Another 94 cheating charges linked to the remaining amount, as well as one count of dealing with the proceeds of his criminal activities, will be taken into consideration during sentencing. He committed his offences from 2017 to last year.
Each cheating charge involved between $200 and $40,000. Some of his victims, which included his friends, were cheated multiple times.
Deputy Public Prosecutor Kelvin Chong told District Judge Edgar Foo that Ker developed a gambling habit in 2017.
Ker then hatched a plan to convince others to hand him cash so that he would have more money to gamble.

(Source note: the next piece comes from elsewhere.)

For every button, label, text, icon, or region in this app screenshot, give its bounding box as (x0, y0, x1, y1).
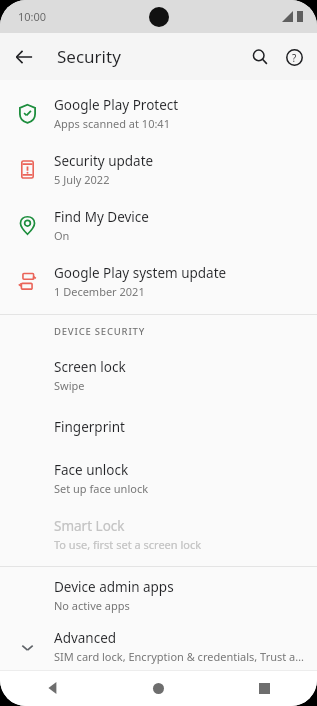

He then used his personal Facebook account to create various posts for non-existent investment schemes which purported to offer attractive guaranteed rates of return.
The DPP said that one of these was a scheme that offered to double the money that investors put into it within a year, while guaranteeing the capital that had been invested.
After creating the posts, Ker asked his friends to help share these on their own social media platforms to gain more visibility and publicity.
The court heard that many unsuspecting victims then approached Ker on Facebook or called his mobile phone, as they were interested in investing.
Ker would then offer them a "litany" of explanations on how their money would be "invested".
For instance, he told some of them that their cash would be used for investments in an educational institution.
Ker also claimed that his victims' cash would be invested in an opportunity related to the SkillsFuture scheme provided by the Government.
Instead, he used their money to gamble in casinos both in Singapore and overseas. The court heard that Ker transferred a portion of his winnings into some of the victims' bank accounts to cover his tracks.
DPP Chong said: "After transferring the amount, the accused would (take a) screenshot of the bank transfer screen in his mobile banking application and post the screenshot on his Facebook page. This was done so as to create confidence in the purported investment scheme and to motivate more people to invest money with him."
However, Ker later went on a losing streak. To placate his victims, who were asking for their returns, he would come up with excuses such as claiming that he had reached his transfer limit.
He eventually lost all the money his victims had given him, the court heard.
The police were alerted and he was arrested on March 5 last year when he returned to Singapore from a gambling trip in Vietnam.
He has since paid more than $100,000 in restitution.
Ker, who is represented by lawyer Steven John Lam, is expected to be sentenced on Oct 15.
For each count of cheating, he can be jailed for up to 10 years and fined.